2012 Presidential Election
11:07 pm
Sat December 10, 2011

Cold Night, Hot Debate in Iowa

If you're every wondering who the current GOP front-runner is, just watch a debate.

Six Republican presidential hopefuls took the stage for the ABC News debate at Drake University in Des Moines Iowa Saturday night. But it was Newt Gingrich who took most of the punches. ABC moderators George Stephanopoulos and Diane Sawyer didn't help the former speaker, aiming many of the debate's questions at Gingrich's policies and campaign statements. 

The format allowed for a couple of moments where each candidate was essentially asked to comment about a specific aspect of Gingrich. That included a question about whether infidelity is a valid campaign topic and something that voters should consider in a presidential campaign.

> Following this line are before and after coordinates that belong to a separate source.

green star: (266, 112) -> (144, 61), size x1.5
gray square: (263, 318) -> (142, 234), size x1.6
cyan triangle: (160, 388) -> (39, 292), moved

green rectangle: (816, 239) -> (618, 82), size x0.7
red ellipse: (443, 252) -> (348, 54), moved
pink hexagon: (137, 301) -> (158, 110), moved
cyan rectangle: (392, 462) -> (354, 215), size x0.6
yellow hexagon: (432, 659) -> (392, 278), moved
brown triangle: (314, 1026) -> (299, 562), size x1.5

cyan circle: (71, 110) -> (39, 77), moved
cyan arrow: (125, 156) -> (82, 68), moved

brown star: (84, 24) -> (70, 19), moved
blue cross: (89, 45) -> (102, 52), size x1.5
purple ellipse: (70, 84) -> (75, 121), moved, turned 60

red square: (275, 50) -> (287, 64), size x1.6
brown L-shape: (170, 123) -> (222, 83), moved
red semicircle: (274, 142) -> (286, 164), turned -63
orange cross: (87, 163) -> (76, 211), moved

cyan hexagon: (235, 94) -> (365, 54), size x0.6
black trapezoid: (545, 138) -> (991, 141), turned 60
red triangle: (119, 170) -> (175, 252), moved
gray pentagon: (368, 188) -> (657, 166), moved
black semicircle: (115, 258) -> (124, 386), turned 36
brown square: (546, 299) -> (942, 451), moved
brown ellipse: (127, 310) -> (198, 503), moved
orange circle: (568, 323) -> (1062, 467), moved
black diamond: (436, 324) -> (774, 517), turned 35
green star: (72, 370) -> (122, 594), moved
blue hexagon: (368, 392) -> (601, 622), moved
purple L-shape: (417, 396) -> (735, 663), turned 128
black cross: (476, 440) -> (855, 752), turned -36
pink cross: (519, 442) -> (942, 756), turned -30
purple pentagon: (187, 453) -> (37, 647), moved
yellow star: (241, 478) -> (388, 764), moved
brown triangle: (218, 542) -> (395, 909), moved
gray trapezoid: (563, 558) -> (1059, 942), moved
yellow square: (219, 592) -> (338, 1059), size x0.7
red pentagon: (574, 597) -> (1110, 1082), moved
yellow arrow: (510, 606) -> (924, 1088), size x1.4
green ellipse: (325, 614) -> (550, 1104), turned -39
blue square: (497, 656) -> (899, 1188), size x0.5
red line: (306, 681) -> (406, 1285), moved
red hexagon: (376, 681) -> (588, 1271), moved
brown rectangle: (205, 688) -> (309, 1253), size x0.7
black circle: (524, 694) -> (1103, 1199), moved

Gingrich answered each criticism with an even temper. The same could not be said for his main rival Mitt Romney, who appeared flustered when responding to attacks by Gingrich and Rick Perry.

Romney's worst moment of the night came when he bet Perry $10,000 that he didn't change a line in a book  about the state healthcare law he signed into law as governor of Massachusetts. Here's a snippet of that exchange:

RICK PERRY: I'm-- I'm-- (THROAT CLEARING) I'm listenin' to you, Mitt, and I'm hearin' you say all the right things.  But I read your first book and it said in there that your mandate in Massachusetts w-- should be the model for the country.  And I know it came out of-- of the-- the reprint of the book.  But, you know, I'm just sayin', you were for individual mandates, my friend.

MITT ROMNEY: You know what?  You've raised that before, Rick.  And-- you're simply wrong.

RICK PERRY: It-- it-- it was true then.  (CHUCKLE) It's true now.

MITT ROMNEY: That-- now, this-- Rick, I'll-- I'll tell you what.  (CHUCKLE) 10,000 bucks-- (APPLAUSE) $10,000 bet?

RICK PERRY: I'm not in the bettin' business, but I'll show you the book.

Romney's campaign had to play defense on the issue in the spin room post-debate, saying the fact that Perry didn't take the bet showed he knew he was wrong.

Perry's campaign countered by painting Romney as a Wall Street fat cat, someone who might carry $10,000 around in their wallet but has little sense of the economic reality for middle-class America.

Perry's campaign also acknowledged that tonight's debate, and Perry's good showing, could give the campaign a nice bounce heading into a two-week bus tour of Iowa leading up to the caucus vote on January 3.

The governor heads to Ames, Iowa Sunday.